Nov. 25, 2013 -- Scientists in Singapore may finally have a solution for curbing a sweet tooth without risking cavities, a digital "lollipop."
Researchers at the National University of Singapore are developing a digital "lollipop" from a digital taste stimulator that can mimic the flavors of salty, bitter, sour and sweet.
The device, which does not exactly look like your average Blow-Pop, uses electrical current to simulate the four sensations on the tongue.
Currently the digital taste stimulator is a little clunky with electrodes that connect to a control center via laptop but lead developer Nimesha Ranasinghe is working to reinvent the stimulator into a handheld form or lollipop.
According to Ranasinghe's website, the device manipulates different electric currents and makes slight changes in temperature to stimulate the tongue into tasting different flavors.
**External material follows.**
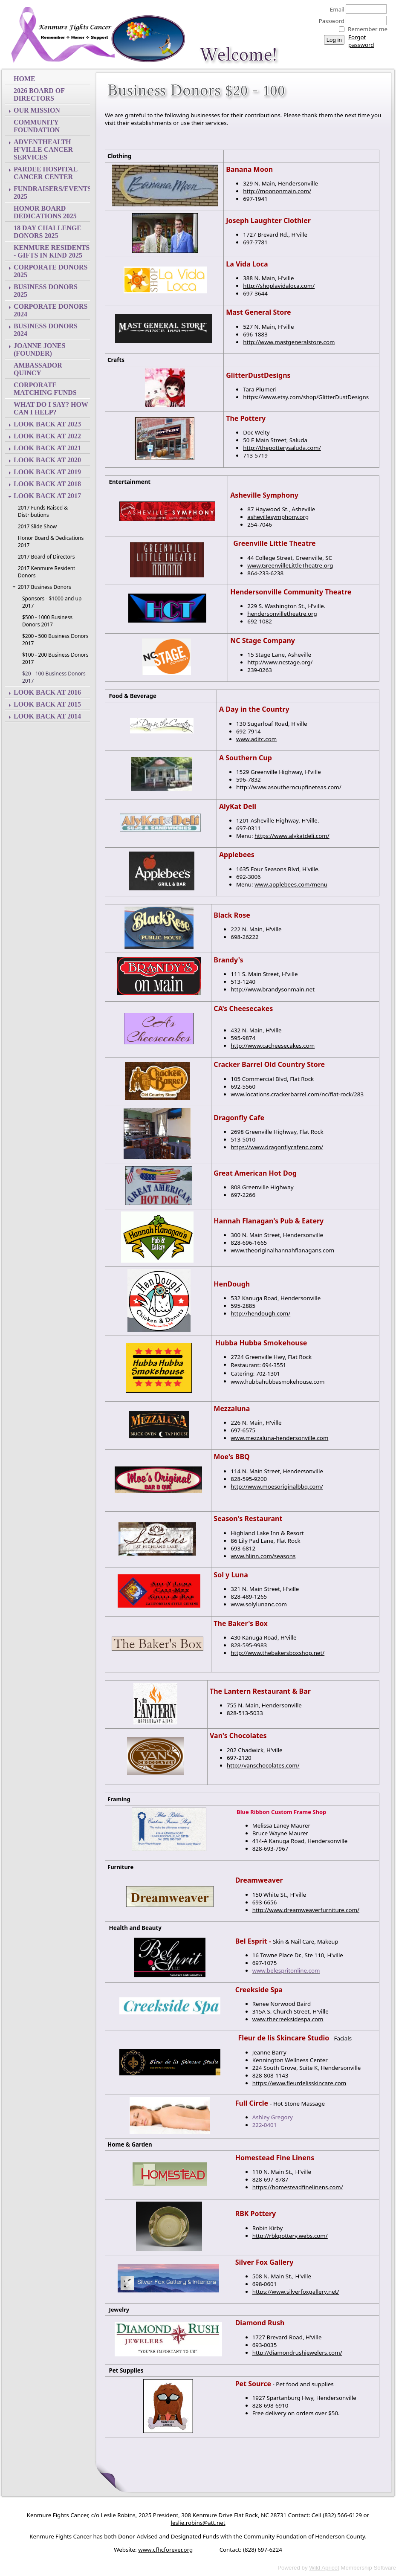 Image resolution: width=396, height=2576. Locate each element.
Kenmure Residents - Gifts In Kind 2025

Ranasinghe told New Scientist Magazine, if refined the device could eventually be used to help keep people healthy by providing alternatives to actual food.
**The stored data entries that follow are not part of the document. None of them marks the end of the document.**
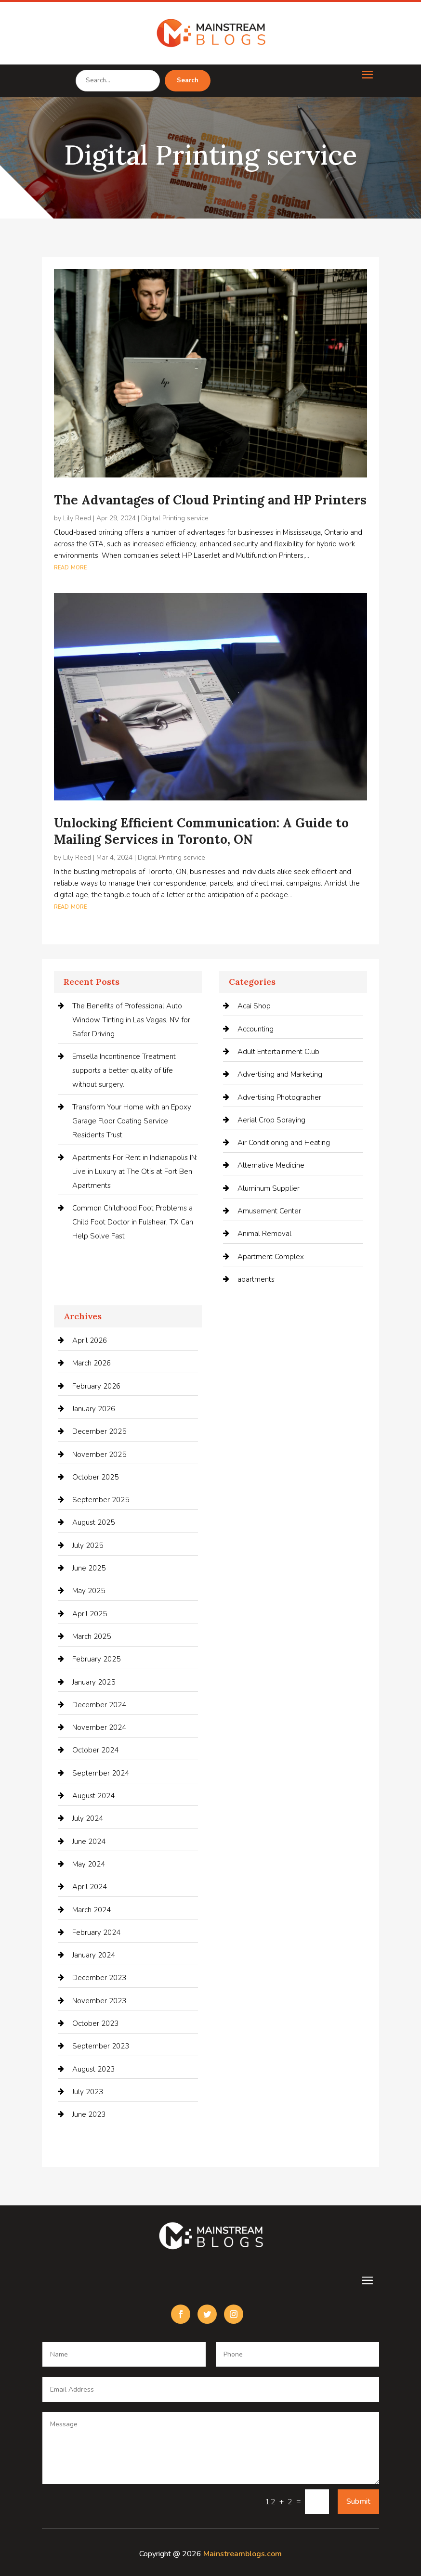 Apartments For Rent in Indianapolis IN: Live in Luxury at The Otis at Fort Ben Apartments (134, 1171)
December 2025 (99, 1431)
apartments (256, 1279)
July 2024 (87, 1818)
"People with diabetes might be able to use the taste synthesizer to simulate sweet sensations without harming their actual blood sugar levels," Ranasinghe told New Scientist Magazine. "Cancer patients could use it to improve or regenerate a diminished sense of taste during chemotherapy."
Experts say that the technology for synthesizing taste is usually done with specific chemicals that create the four main taste sensations, but that electronic stimulation could be an interesting avenue for people who want to avoid chemicals.
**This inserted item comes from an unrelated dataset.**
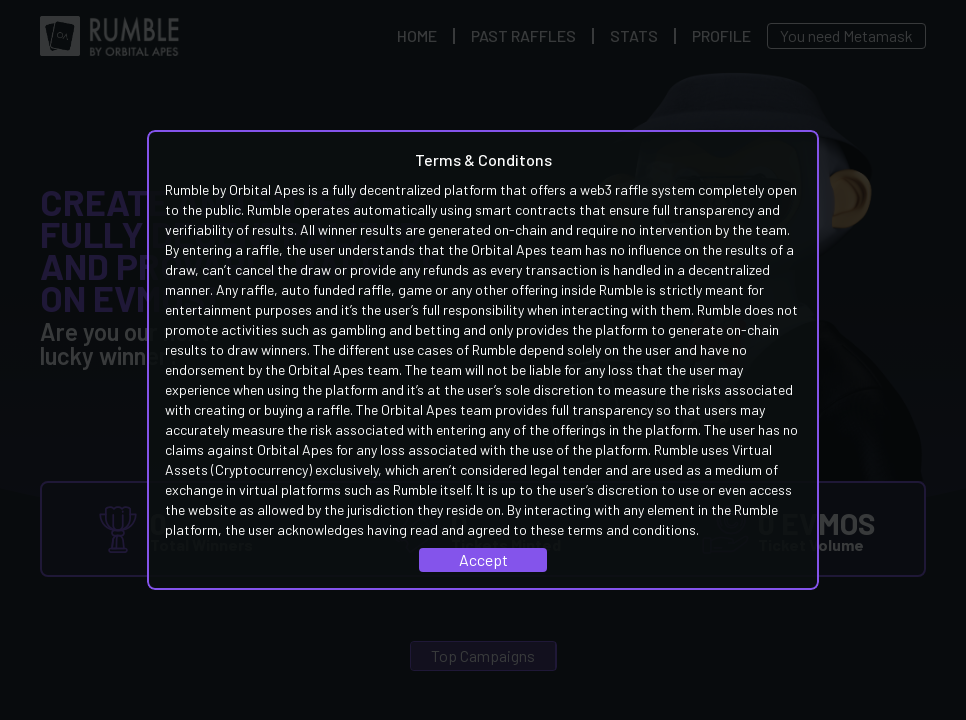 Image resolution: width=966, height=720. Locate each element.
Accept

Randall Reed, director for the Center of Sensory Biology and professor of Molecular Biology at Johns Hopkins University, said if the digital lollipop works it could help people either enhance or suppress certain senses.
Reed points out some people, such as the elderly or those suffering from Alzheimer's, can suffer a decline in their sensory system and that a strong artificial stimulant could potentially help people maintain their sense of taste by being a stronger stimulant than just normal food or drink.
"We could be building essentially sensory fireworks," said Reed. "I expect in another decade or two that we will be using combinations of either designed chemicals or something potentially electrical…that provide unique combinations of taste and smell that are novel and different."
Reed said it's not inconceivable that a researcher will be able to someday create a kind of Willy Wonka-esque pill that could seamlessly transition through different flavors to create a new kind of flavor profile.
Although Reed says it will be a while before a full Thanksgiving-style dinner can be delivered in pill form or via an electrical shock.
For now you've still got to buy a Butterball.